Today is also the World Day of Prayer for Vocations. Will you consider making a special effort to ask the Lord for more vocations to the priesthood and religious life? Here are some simple things you can do:
- Pray for the priests who have ministered to you throughout your life, both living and dead.
- Keep our parish priests in your prayers throughout the week.
- Encourage your children, grandchildren, or other young people to consider a vocation as a priest or religious brother or sister.
- Pray a Rosary for more young men and women in our diocese and parishes to respond to God’s call.
- Pledge to pray for vocations at the international website, www.invisiblemonastery.com.This was inspired by a call from Rome urging Catholics to “organize an ‘invisible monastery’ in which many persons, day and night, are committed to continuous prayer for priestly vocations.
When the Faith is practiced and nourished at home, children are better disposed to discern when God is calling them to a special vocation. I have often felt that our current shortage of vocations is not so much due to God not calling young men and women, but that it is due to the fact that today many of them are not raised in homes and cultures of faith that foster vocations. As a result, many young men and women are not well disposed to discern God’s will in their life. Have they developed a relationship of prayer with God? Are they able to hear him speak to them? And do they trust the goodness of God enough to surrender their lives to him?
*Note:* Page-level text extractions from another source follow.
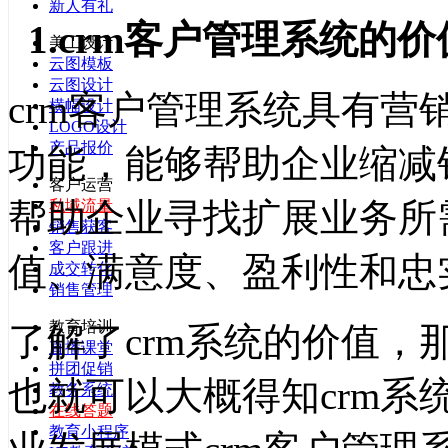
新人有礼
1.crm客户管理系统的价
美工设计
云图模板
云图设计
crm客户管理系统具有
横幅设计
LOGO设计
产品报价
功能，能够帮助企业缩减
客户运营
帮助企业寻找扩展业务所
私域流量
销售获客
客户跟进
值、满意度、盈利性和忠
成交转化
销售管理
教育培训
了解了crm系统的价值
直播课堂
拼团促销
也就可以大概得知crm
教务系统
在线答题
教育小程序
In my almost-two years at these three parishes, I have many times heard people express the concern that they have “a good priest” and keep him for more than just a year or two. I understand the concern for stability. It’s hard on a parish when there is no consistent pastor for a period of years. But I also understand that such instability is connected to the fact that there are many parishes and fewer priests. We as a community of parishes must likewise examine how we have supported and promoted vocations in our families. The Faith must not only be practiced, but also lived generously so that our young people may have an example, and be well-disposed to hear God’s call. Historically, there have been many vocations that have come out of our area. But in recent decades that has not been the case. What has changed? What is the Lord calling me (and/or my family) to do differently?